Vor allem in Arztpraxen sollen 130.000 Spezialrouter – sogenannte Konnektoren – zur Übermittlung von Patientendaten innerhalb der Telematikinfrastruktur (TI) ausgetauscht werden – und das für 400 Millionen Euro. Der Grund dafür sind auslaufende Krypto-Zertifikate in den Geräten. Die für die Digitalisierung im Gesundheitswesen zuständige Gematik hat seit mindestens 2019 an Alternativen für den Konnektortausch gearbeitet – davon wurde jedoch keine umgesetzt. Speziell eine Laufzeitverlängerung der Krypto-Zertifikate bis 2025 könnte nach Analysen von c't den teuren Hardware-Tausch vermeiden, weshalb wir diese Lösung in unserem Appell an Bundesgesundheitsminister Prof. Dr. Karl Lauterbach vorgeschlagen haben. Dieser Artikel liefert technische Hintergründe zu dem Vorschlag.

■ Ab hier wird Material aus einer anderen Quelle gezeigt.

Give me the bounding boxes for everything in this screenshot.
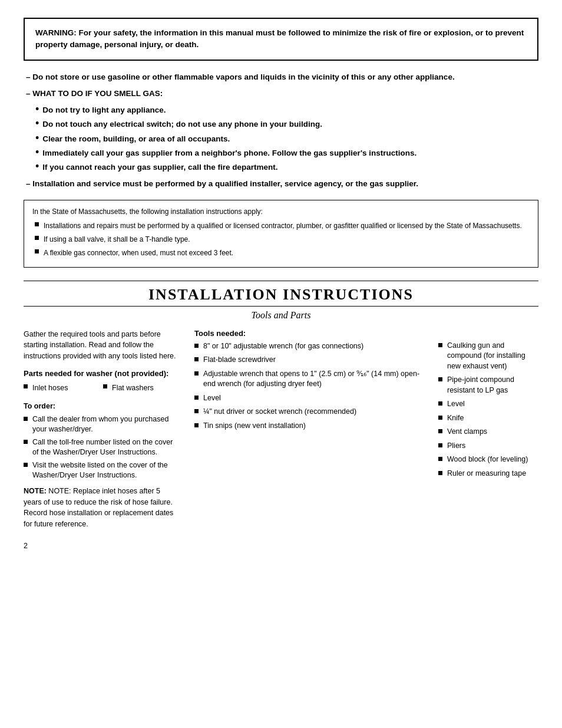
square-bullet-icon (194, 344, 199, 348)
mass-item-2: If using a ball valve, it shall be a T-h… (32, 234, 530, 245)
square-bullet-icon (35, 249, 39, 253)
mass-intro: In the State of Massachusetts, the follo… (32, 206, 530, 217)
extra-tool-item-3: Level (438, 399, 538, 410)
square-bullet-icon (35, 236, 39, 240)
safety-subitem-5: • If you cannot reach your gas supplier,… (26, 162, 536, 173)
warning-box: WARNING: For your safety, the informatio… (24, 18, 538, 61)
safety-subitem-1: • Do not try to light any appliance. (26, 104, 536, 116)
extra-tool-item-1: Caulking gun and compound (for installin… (438, 341, 538, 372)
square-bullet-icon (438, 343, 442, 347)
extra-tool-item-8: Ruler or measuring tape (438, 469, 538, 479)
mass-item-1: Installations and repairs must be perfor… (32, 220, 530, 231)
safety-subitem-2: • Do not touch any electrical switch; do… (26, 118, 536, 130)
page-number: 2 (24, 542, 538, 550)
mass-item-3: A flexible gas connector, when used, mus… (32, 248, 530, 258)
square-bullet-icon (24, 440, 28, 444)
safety-subitem-4: • Immediately call your gas supplier fro… (26, 147, 536, 159)
title-divider-top (24, 281, 538, 281)
order-item-1: Call the dealer from whom you purchased … (24, 414, 177, 435)
intro-text: Gather the required tools and parts befo… (24, 329, 177, 362)
to-order-title: To order: (24, 401, 177, 412)
tool-item-3: Adjustable wrench that opens to 1" (2.5 … (194, 369, 427, 390)
order-item-2: Call the toll-free number listed on the … (24, 437, 177, 458)
tools-col2-spacer (438, 329, 538, 341)
square-bullet-icon (438, 416, 442, 420)
note-text: NOTE: NOTE: Replace inlet hoses after 5 … (24, 486, 177, 530)
tool-item-5: ¼" nut driver or socket wrench (recommen… (194, 407, 427, 417)
bullet-dot-icon: • (35, 104, 39, 114)
parts-col-2: Flat washers (103, 383, 177, 396)
bullet-dot-icon: • (35, 133, 39, 143)
square-bullet-icon (438, 401, 442, 406)
parts-col-1: Inlet hoses (24, 383, 97, 396)
safety-subitem-3: • Clear the room, building, or area of a… (26, 133, 536, 145)
square-bullet-icon (438, 443, 442, 447)
square-bullet-icon (438, 429, 442, 433)
square-bullet-icon (24, 417, 28, 421)
safety-item-gasoline: – Do not store or use gasoline or other … (26, 71, 536, 83)
square-bullet-icon (194, 423, 199, 427)
square-bullet-icon (24, 384, 28, 388)
tools-column-2: Caulking gun and compound (for installin… (438, 329, 538, 483)
extra-tool-item-4: Knife (438, 413, 538, 424)
content-area: Gather the required tools and parts befo… (24, 329, 538, 530)
extra-tool-item-2: Pipe-joint compound resistant to LP gas (438, 375, 538, 396)
left-column: Gather the required tools and parts befo… (24, 329, 177, 530)
part-flat-washers: Flat washers (103, 383, 177, 394)
part-inlet-hoses: Inlet hoses (24, 383, 97, 394)
square-bullet-icon (438, 471, 442, 475)
title-divider-bottom (24, 306, 538, 307)
tool-item-6: Tin snips (new vent installation) (194, 421, 427, 431)
warning-text: WARNING: For your safety, the informatio… (35, 27, 527, 51)
tool-item-1: 8" or 10" adjustable wrench (for gas con… (194, 341, 427, 352)
order-item-3: Visit the website listed on the cover of… (24, 460, 177, 481)
tool-item-4: Level (194, 393, 427, 404)
parts-title: Parts needed for washer (not provided): (24, 368, 177, 380)
square-bullet-icon (103, 384, 107, 388)
square-bullet-icon (194, 396, 199, 400)
safety-section: – Do not store or use gasoline or other … (24, 71, 538, 190)
square-bullet-icon (194, 357, 199, 361)
tool-item-2: Flat-blade screwdriver (194, 355, 427, 365)
bullet-dot-icon: • (35, 118, 39, 129)
tools-column-1: Tools needed: 8" or 10" adjustable wrenc… (194, 329, 427, 483)
bullet-dot-icon: • (35, 147, 39, 157)
tools-subtitle: Tools and Parts (24, 310, 538, 321)
parts-grid: Inlet hoses Flat washers (24, 383, 177, 396)
square-bullet-icon (438, 457, 442, 461)
safety-item-smell-gas: – WHAT TO DO IF YOU SMELL GAS: (26, 88, 536, 100)
square-bullet-icon (194, 371, 199, 375)
square-bullet-icon (438, 377, 442, 381)
tools-needed-title: Tools needed: (194, 329, 427, 338)
safety-item-installation: – Installation and service must be perfo… (26, 178, 536, 190)
extra-tool-item-7: Wood block (for leveling) (438, 454, 538, 465)
right-column: Tools needed: 8" or 10" adjustable wrenc… (194, 329, 538, 483)
extra-tool-item-5: Vent clamps (438, 427, 538, 437)
install-title: Installation Instructions (24, 286, 538, 304)
square-bullet-icon (194, 409, 199, 413)
extra-tool-item-6: Pliers (438, 441, 538, 452)
massachusetts-box: In the State of Massachusetts, the follo… (24, 200, 538, 268)
square-bullet-icon (35, 222, 39, 226)
note-label: NOTE: (24, 487, 48, 495)
bullet-dot-icon: • (35, 161, 39, 172)
square-bullet-icon (24, 463, 28, 467)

Die Laufzeitverlängerung der Krypto-Zertifikate vermeidet einen Hardware-Tausch und ist sowohl praktikabler als auch nachhaltiger. Über die Zertifikatsverlängerung gewinnt man zunächst die notwendige Zeit bis 2025, um dann die bereits seit 2017 vorgesehene Neu-Generierung von Schlüsselmaterial nach zukünftigen Standards zu implementieren. Sobald das geschafft ist, können die Konnektoren arbeiten, bis sie kaputtgehen.

Am 30. Juni 2021 hat die Gematik die Spezifikation "Feature: Laufzeitverlängerung gSMC-K 1.0.0" veröffentlicht. Das Konzept kurz umrissen: Zentrale "Trust Service Provider" in der TI erzeugen für die vorhandenen, alten Krypto-Schlüssel in den gerätespezifischen Sicherheitsmodulkarten Typ K (gSMC-K) der Konnektoren neue Zertifikate – dies ist problemlos aus den vorhandenen Daten möglich. Die Konnektoren wiederum prüfen innerhalb des TI-VPNs regelmäßig das Vorhandensein neuer Zertifikate für ihre alten Krypto-Schlüssel und laden diese aus der TI herunter. Die neuen Zertifikate werden von den Konnektoren anstelle der alten präsentiert. Damit verlängert sich faktisch die Laufzeit der Konnektor-Sicherheitsmodule.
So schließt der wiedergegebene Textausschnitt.